The Arizona Department of Corrections notes that Earl has committed no infractions while behind razor wire.

Not daddy’s girl. Nonetheless, he was denied parole in July 2018.

He has outlived Peggy Hinton, the sister-in-law who went to her grave denying that she ever had an affair with him. She was buried next to Ruby in Bellevernon Cemetery in Friendship, Tennessee, 2003.

As far as the children, Cyndi Morris appears to be married and still living in Cave Creek. Randy Morris has also remained in Arizona.

Randy told columnist E.J. Montini that Earl Morris had never cared much about him and Cyndi because they weren’t pursuing high-paying professions — Dawna was their dad’s favorite.

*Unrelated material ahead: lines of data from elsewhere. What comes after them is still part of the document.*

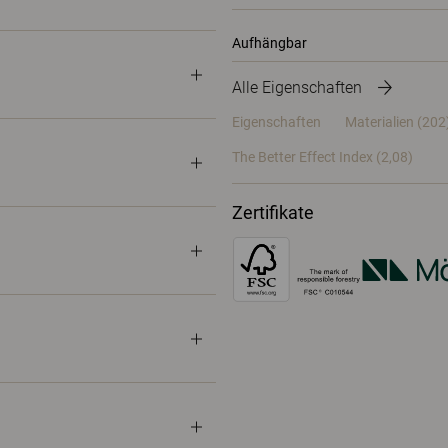
Aufhängbar
Alle Eigenschaften
Eigenschaften
Materialien
(202
The Better Effect Index (2,08)
Zertifikate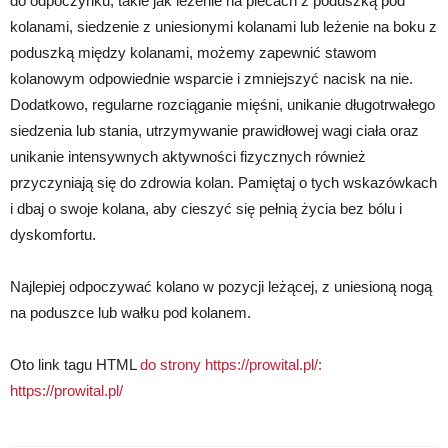
do odpoczynku, takie jak leżenie na plecach z poduszką pod
kolanami, siedzenie z uniesionymi kolanami lub leżenie na boku z
poduszką między kolanami, możemy zapewnić stawom
kolanowym odpowiednie wsparcie i zmniejszyć nacisk na nie.
Dodatkowo, regularne rozciąganie mięśni, unikanie długotrwałego
siedzenia lub stania, utrzymywanie prawidłowej wagi ciała oraz
unikanie intensywnych aktywności fizycznych również
przyczyniają się do zdrowia kolan. Pamiętaj o tych wskazówkach
i dbaj o swoje kolana, aby cieszyć się pełnią życia bez bólu i
dyskomfortu.
Najlepiej odpoczywać kolano w pozycji leżącej, z uniesioną nogą
na poduszce lub wałku pod kolanem.
Oto link tagu HTML
do strony https://prowital.pl/:
https://prowital.pl/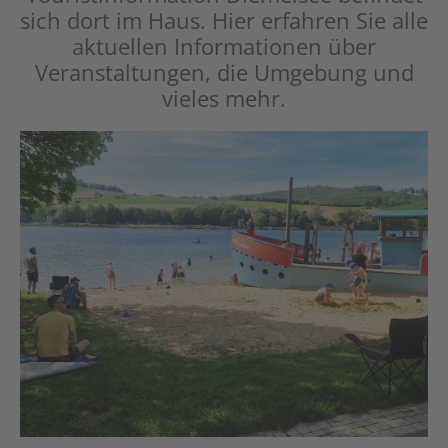
sich dort im Haus. Hier erfahren Sie alle
aktuellen Informationen über
Veranstaltungen, die Umgebung und
vieles mehr.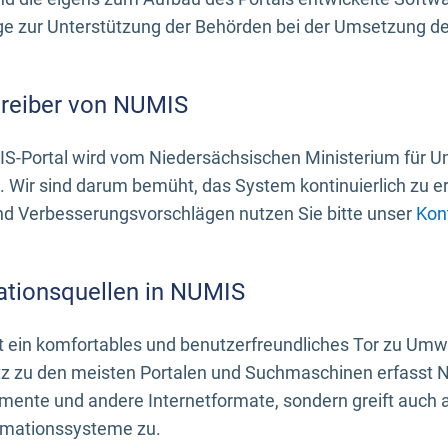
 zur Unterstützung der Behörden bei der Umsetzung der 
treiber von NUMIS
S-Portal wird vom Niedersächsischen Ministerium für U
. Wir sind darum bemüht, das System kontinuierlich zu e
nd Verbesserungsvorschlägen nutzen Sie bitte unser
Kon
ationsquellen in NUMIS
 ein komfortables und benutzerfreundliches Tor zu Umwe
z zu den meisten Portalen und Suchmaschinen erfasst N
mente und andere Internetformate, sondern greift auch
rmationssysteme zu.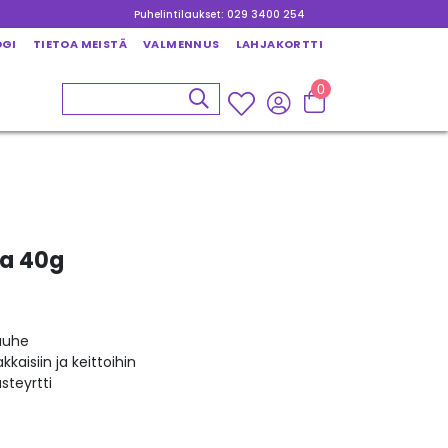
Puhelintilaukset: 029 3400 254
OGI
TIETOA MEISTÄ
VALMENNUS
LAHJAKORTTI
0
a 40g
auhe
kaisiin ja keittoihin
teyrtti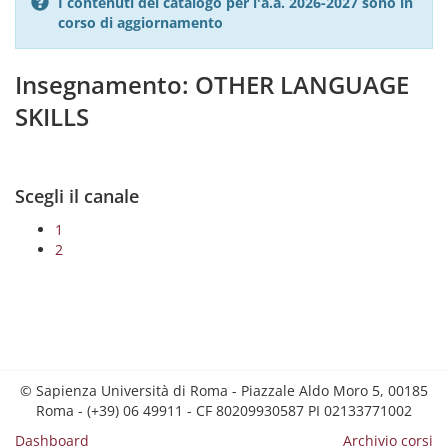
I contenuti del catalogo per l'a.a. 2026-2027 sono in
corso di aggiornamento
Insegnamento: OTHER LANGUAGE
SKILLS
Scegli il canale
1
2
© Sapienza Università di Roma - Piazzale Aldo Moro 5, 00185
Roma - (+39) 06 49911 - CF 80209930587 PI 02133771002
Dashboard
Archivio corsi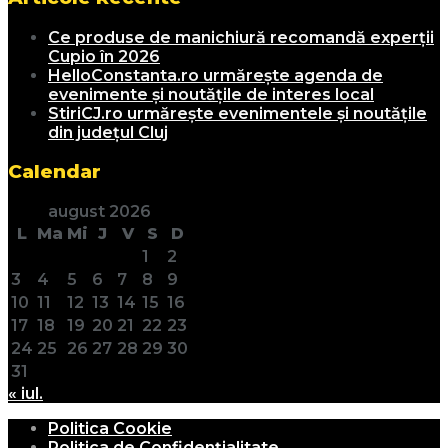
Ce produse de manichiură recomandă experții
Cupio în 2026
HelloConstanta.ro urmărește agenda de
evenimente și noutățile de interes local
StiriCJ.ro urmărește evenimentele și noutățile
din județul Cluj
Calendar
august 2026
L
Ma
Mi
J
V
S
D
1
2
3
4
5
6
7
8
9
10
11
12
13
14
15
16
17
18
19
20
21
22
23
24
25
26
27
28
29
30
31
« iul.
Politica Cookie
Politica de Confidențialitate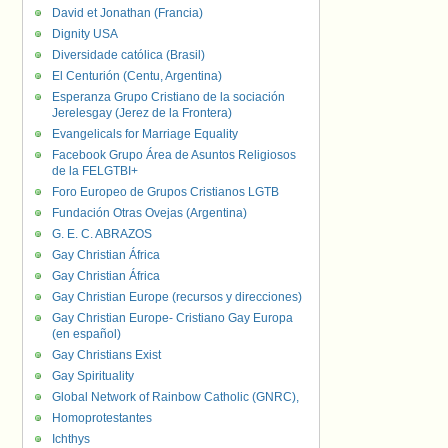
David et Jonathan (Francia)
Dignity USA
Diversidade católica (Brasil)
El Centurión (Centu, Argentina)
Esperanza Grupo Cristiano de la sociación
Jerelesgay (Jerez de la Frontera)
Evangelicals for Marriage Equality
Facebook Grupo Área de Asuntos Religiosos
de la FELGTBI+
Foro Europeo de Grupos Cristianos LGTB
Fundación Otras Ovejas (Argentina)
G. E. C. ABRAZOS
Gay Christian África
Gay Christian África
Gay Christian Europe (recursos y direcciones)
Gay Christian Europe- Cristiano Gay Europa
(en español)
Gay Christians Exist
Gay Spirituality
Global Network of Rainbow Catholic (GNRC),
Homoprotestantes
Ichthys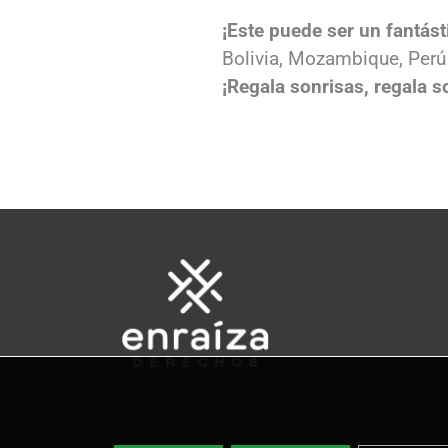
¡Este puede ser un fantást
Bolivia, Mozambique, Perú 
¡Regala sonrisas, regala s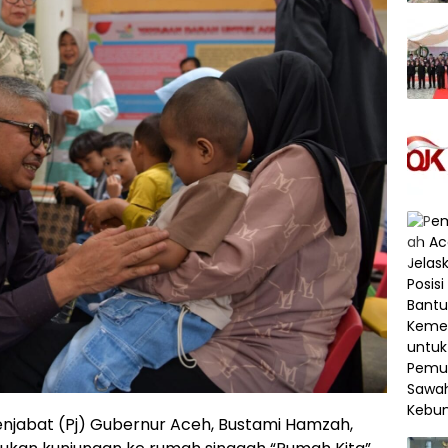
njabat (Pj) Gubernur Aceh, Bustami Hamzah,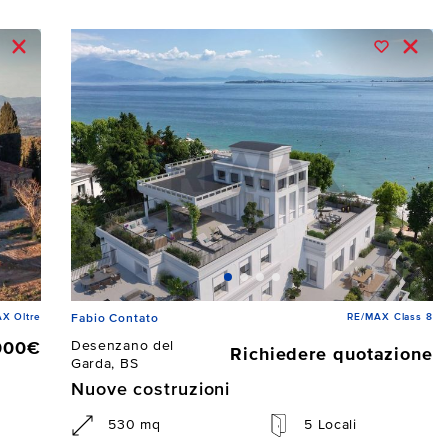
X Oltre
RE/MAX Class 8
Fabio Contato
Desenzano del
000€
Richiedere quotazione
Garda, BS
Nuove costruzioni
530 mq
5 Locali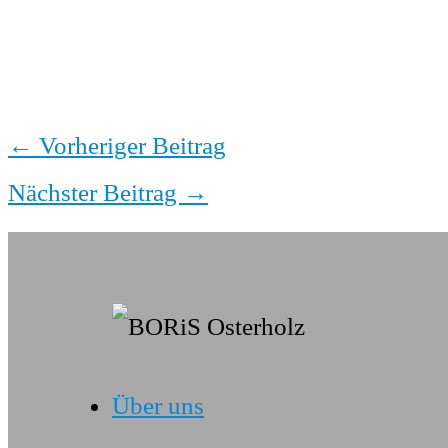
←
Vorheriger Beitrag
Nächster Beitrag
→
Über uns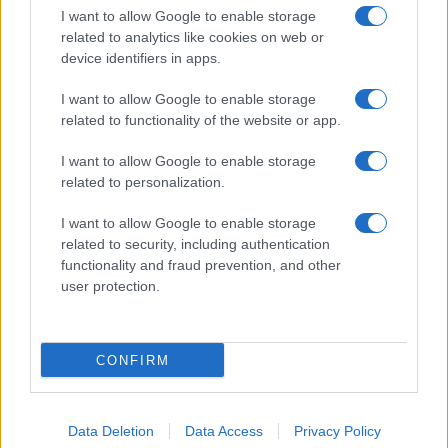
GiULia
Globalsport
I want to allow Google to enable storage
related to analytics like cookies on web or
Prima Pagina
device identifiers in apps.
I want to allow Google to enable storage
related to functionality of the website or app.
Giornale dello
Facebook
Spettacolo
I want to allow Google to enable storage
Twitter
related to personalization.
Wondernet
Cookie Policy
I want to allow Google to enable storage
Giuliana Sgrena
related to security, including authentication
Chi siamo
functionality and fraud prevention, and other
user protection.
Preferenze Privacy
CONFIRM
©2020 Culture • All right reserved.
Data Deletion
Data Access
Privacy Policy
Syndication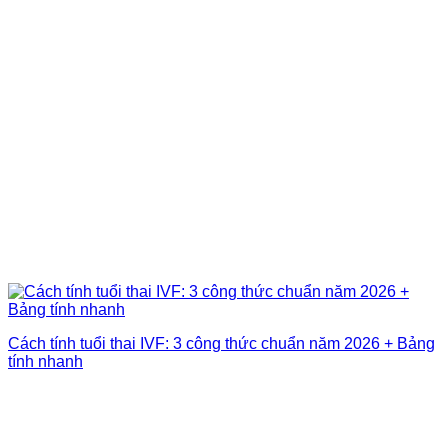
Cách tính tuổi thai IVF: 3 công thức chuẩn năm 2026 + Bảng
tính nhanh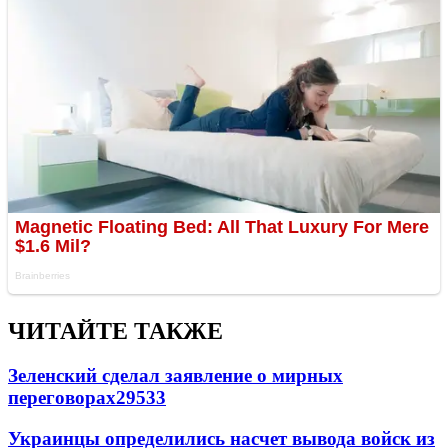
ЧИТАЙТЕ ТАКЖЕ
Зеленский сделал заявление о мирных
переговорах
29533
Украинцы определились насчет вывода войск из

But Dawna remained faithful to her mother. She appeared on the Maury Povich show to talk about the murder case in 1992 and also gave the People interview. (You can see the accompanying People magazine pictures in a pdf.)

Grandparent a sex criminal. No recent information about Dawna or her career turned up on the internet. She has probably changed her name (or maybe Dawna Kay Wells was just a pseudonym used in the media).

In addition to watching as their father was made to pay for Ruby’s death, the children saw charges brought against their grandfather, Clyde B. Williams, for raping Ruby, according to Forensic Files.

It’s not clear whether or not he was convicted and served jail time.

But it was a little bit more justice for Ruby Charlene Williams Morris, who despite being saddled with a disloyal sister, depraved father, and sleazy husband, achieved success as an entrepreneur and brought up three nice children who loved her.